| Safe Haskell | Safe-Inferred |
|---|---|
| Language | Haskell2010 |
Torch.Data.StreamedPipeline
Synopsis
- class Monad m => Datastream m seed dataset sample | dataset -> sample where
- streamSamples :: dataset -> seed -> ListT m sample
- newtype DatastreamOptions = DatastreamOptions {
- bufferSize :: Int
- datastreamOpts :: DatastreamOptions
- streamFrom :: forall sample m dataset seed b. (Datastream m seed dataset sample, MonadBaseControl IO m, MonadBase IO m) => DatastreamOptions -> dataset -> ListT m seed -> ContT b m (ListT m sample)
- streamFrom' :: forall sample m f dataset seed b. (Show sample, Datastream m seed dataset sample, MonadBaseControl IO m, MonadBase IO m, MonadIO m, Foldable f) => DatastreamOptions -> dataset -> f seed -> ContT b m (ListT m sample)

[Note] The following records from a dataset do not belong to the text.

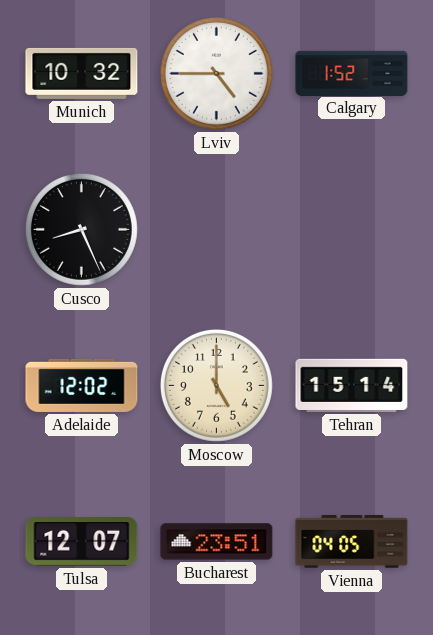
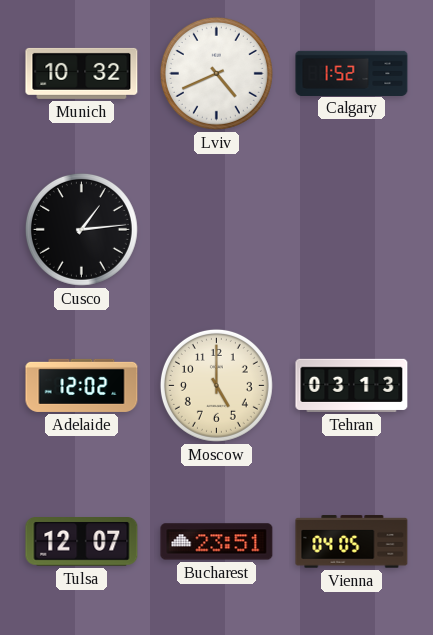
Lviv: 4:45 -> 4:41
Cusco: 8:26 -> 1:14
Tehran: 15:14 -> 03:13
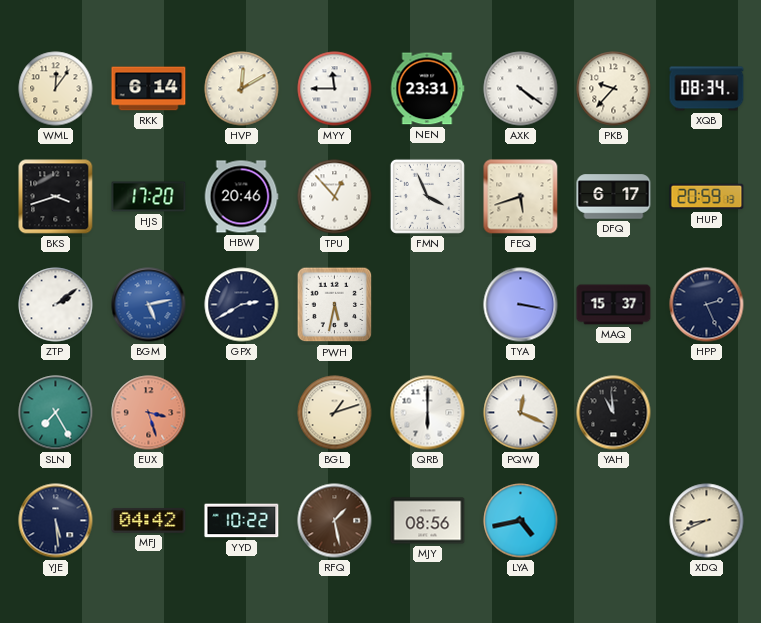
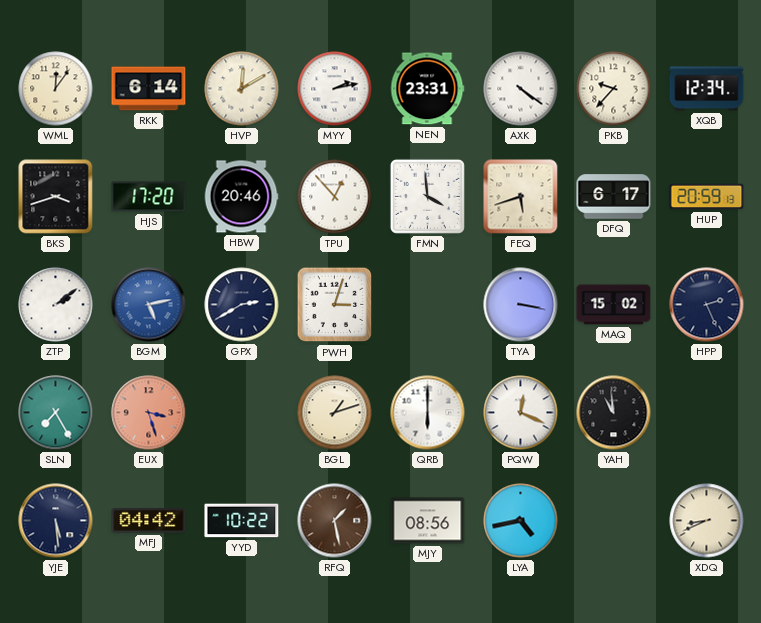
MYY: 11:45 -> 2:13
XQB: 08:34 -> 12:34
FMN: 3:56 -> 3:59
PWH: 5:32 -> 3:03
MAQ: 15:37 -> 15:02
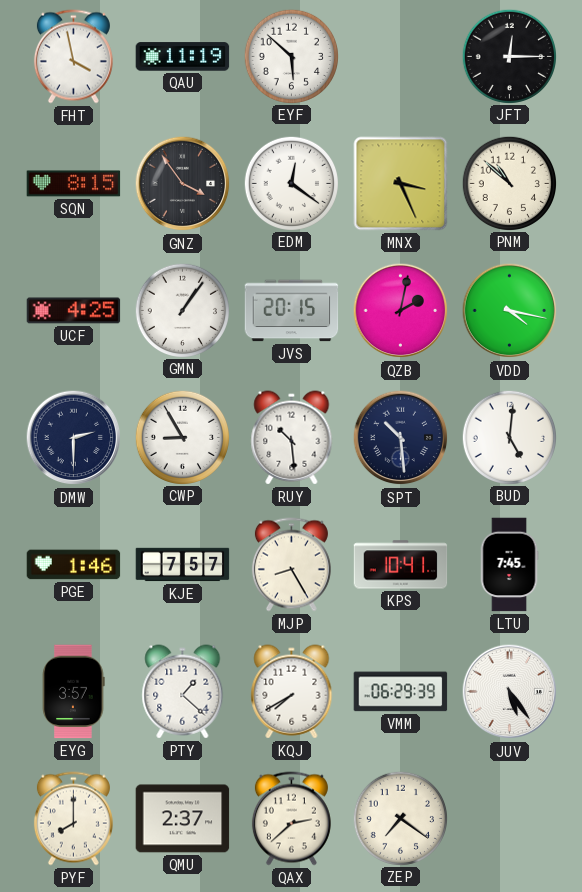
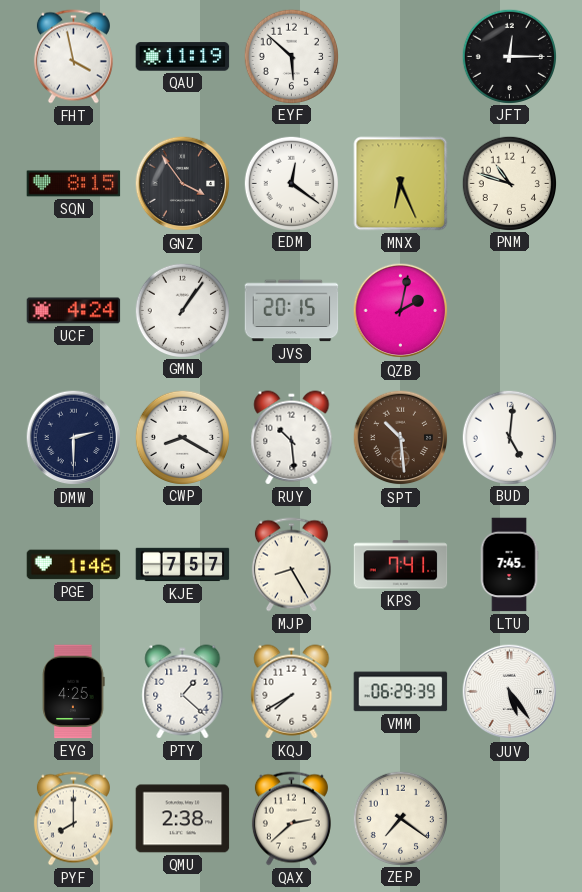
MNX: 3:26 -> 6:26
PNM: 10:52 -> 10:48
UCF: 4:25 -> 4:24
VDD: 4:17 -> none
CWP: 8:55 -> 8:20
SPT dial: navy -> brown
KPS: 10:41 -> 7:41
EYG: 3:57 -> 4:25
QMU: 2:37 -> 2:38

- class (Applicative b, Applicative m, Monad b, Monad m) => MonadBase (b :: Type -> Type) (m :: Type -> Type) | m -> b where
- liftBase :: b α -> m α
- class MonadBase b m => MonadBaseControl (b :: Type -> Type) (m :: Type -> Type) | m -> b where
Defining a Datastream
We will show how to retrieve the IMDB dataset as an example datastream. The dataset used here can be found at https://ai.stanford.edu/~amaas/data/sentiment/
import Pipes
import qualified Pipes.Safe as Safe
import qualified Pipes.Prelude as P
import System.Directory
newtype Imdb = Imdb { dataDir :: String }
data Sentiment = Positive | Negative
instance (MonadBaseControl IO m, MonadSafe m) => Datastream m Sentiment Imdb (Text, Sentiment) where
streamSamples Imdb{..} sent = Select $ do
rawFilePaths <- zip (repeat sent) <$> (liftIO $ listDirectory (dataDir </> sentToPath sent))
let filePaths = fmap (second $ mappend (dataDir </> sentToPath sent)) rawFilePaths
for (each filePaths) $ \(rev, fp) -> Safe.withFile fp ReadMode $ \fh ->
P.zip (PT.fromHandleLn fh) (yield rev)
where sentToPath Pos = "pos" ++ pure pathSeparator
sentToPath Neg = "neg" ++ pure pathSeparatorThis streams in movie reviews from each file in either the positive review directory or the negative review directory, depending on the seed value used.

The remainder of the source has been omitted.